A number of my Cuban friends still called me Enrique, though many called me Henry because the English equivalent is a common nickname among Latin Americans, like, say, Colombians, who also add “old man” to the nickname, thus, I can be viejo Henry. So once, when I left the college where I was teaching to take on a year-long job elsewhere, the Cuban friend I was replacing introduced me as Enrique, which is what he had always called me. After a year, I got used to it again and it stuck.

Trouble was my papers still read Henry. Eventually, after using the name in Spanish most of the time, even my driver’s license and voter’s registration read Enrique. Until 9/11. When I had to renew my license, it reverted back to my legal name, Henry. With that, I could only get a plane ticket under Henry. Finally, other bureaucratic demands pushed me into being Henry, at least officially. And then I moved to the Florida Panhandle, where the locals could no more pronounce Enrique than their Tampa counterparts back in the day. So now I was Henry. Again.

Except to my mom and some other family members, to whom I was Enriquito, as my own father had been as a young man. Now and then some Latin American would call me Quique, the usual nickname for Enrique. Professionally, though, I was and am still Enrique. After all, it’s my birth name.

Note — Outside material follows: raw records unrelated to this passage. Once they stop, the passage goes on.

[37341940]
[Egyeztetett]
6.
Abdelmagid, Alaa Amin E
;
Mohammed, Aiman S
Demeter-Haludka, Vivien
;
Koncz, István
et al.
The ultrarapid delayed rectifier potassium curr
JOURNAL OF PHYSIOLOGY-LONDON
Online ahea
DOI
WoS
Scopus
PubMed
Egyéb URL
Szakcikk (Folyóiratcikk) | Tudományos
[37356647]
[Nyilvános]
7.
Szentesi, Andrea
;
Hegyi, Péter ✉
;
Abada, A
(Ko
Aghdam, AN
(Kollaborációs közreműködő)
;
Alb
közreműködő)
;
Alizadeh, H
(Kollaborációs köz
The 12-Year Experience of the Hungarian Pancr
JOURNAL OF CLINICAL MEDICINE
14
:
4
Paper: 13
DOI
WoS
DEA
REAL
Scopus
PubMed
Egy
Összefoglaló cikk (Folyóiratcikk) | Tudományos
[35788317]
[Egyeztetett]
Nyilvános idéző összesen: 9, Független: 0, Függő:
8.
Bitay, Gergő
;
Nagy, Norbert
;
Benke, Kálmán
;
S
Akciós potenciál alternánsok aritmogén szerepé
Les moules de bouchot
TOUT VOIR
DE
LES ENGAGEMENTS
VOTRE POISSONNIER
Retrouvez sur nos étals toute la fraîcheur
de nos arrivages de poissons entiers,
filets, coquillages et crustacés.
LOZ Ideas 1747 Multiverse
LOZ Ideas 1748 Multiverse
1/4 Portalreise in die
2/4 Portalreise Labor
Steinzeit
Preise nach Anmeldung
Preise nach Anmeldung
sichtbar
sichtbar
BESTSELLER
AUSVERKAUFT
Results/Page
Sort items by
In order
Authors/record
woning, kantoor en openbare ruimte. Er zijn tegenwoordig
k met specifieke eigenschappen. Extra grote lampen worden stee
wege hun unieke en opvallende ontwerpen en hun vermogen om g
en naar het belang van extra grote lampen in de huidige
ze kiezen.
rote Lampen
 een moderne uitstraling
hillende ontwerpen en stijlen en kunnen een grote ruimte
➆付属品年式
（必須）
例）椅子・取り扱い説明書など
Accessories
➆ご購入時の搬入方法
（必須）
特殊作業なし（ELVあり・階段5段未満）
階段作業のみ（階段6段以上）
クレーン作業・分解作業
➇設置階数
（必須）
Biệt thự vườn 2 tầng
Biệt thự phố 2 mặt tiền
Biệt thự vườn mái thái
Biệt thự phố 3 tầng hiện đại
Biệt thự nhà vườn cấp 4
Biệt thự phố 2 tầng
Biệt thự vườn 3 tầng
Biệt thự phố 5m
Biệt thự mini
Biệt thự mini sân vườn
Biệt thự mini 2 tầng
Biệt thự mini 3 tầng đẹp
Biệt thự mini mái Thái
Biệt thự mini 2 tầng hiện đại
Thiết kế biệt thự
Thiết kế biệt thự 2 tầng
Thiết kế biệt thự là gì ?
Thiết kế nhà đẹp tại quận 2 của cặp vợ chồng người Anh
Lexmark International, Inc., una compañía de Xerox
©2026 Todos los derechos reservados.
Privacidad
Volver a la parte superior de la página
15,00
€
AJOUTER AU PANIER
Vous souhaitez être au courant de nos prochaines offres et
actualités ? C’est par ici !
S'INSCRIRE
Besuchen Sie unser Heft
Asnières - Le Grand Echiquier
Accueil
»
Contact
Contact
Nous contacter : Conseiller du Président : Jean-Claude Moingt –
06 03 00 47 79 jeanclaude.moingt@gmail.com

Well, not quite. My name is Enrique Fernández de Llano. I think of using it again; after all, it’s mine. Some of my Florida cracker buddies long ago would call me Hank to rile me. Hank Fernandez sounds like a baseball player, though I would rather think of myself as a country singer. And if I were a writer in Colombia, I know I’d call myself Viejo Henry. Here in the States, all those surnames seem pretentious, and a Spanish name, no matter how common, is less so in an English-speaking country. Yeah, for how long? I already know of other Enrique Fernández whose world overlaps mine – a salsa musician, a Dominican radio DJ, and so on.

It’s a quandary. Enough to drive one into forgetting the writer’s life and becoming a highwayman. Asaltador de Caminos. Maybe that’d be my name. Stand and deliver!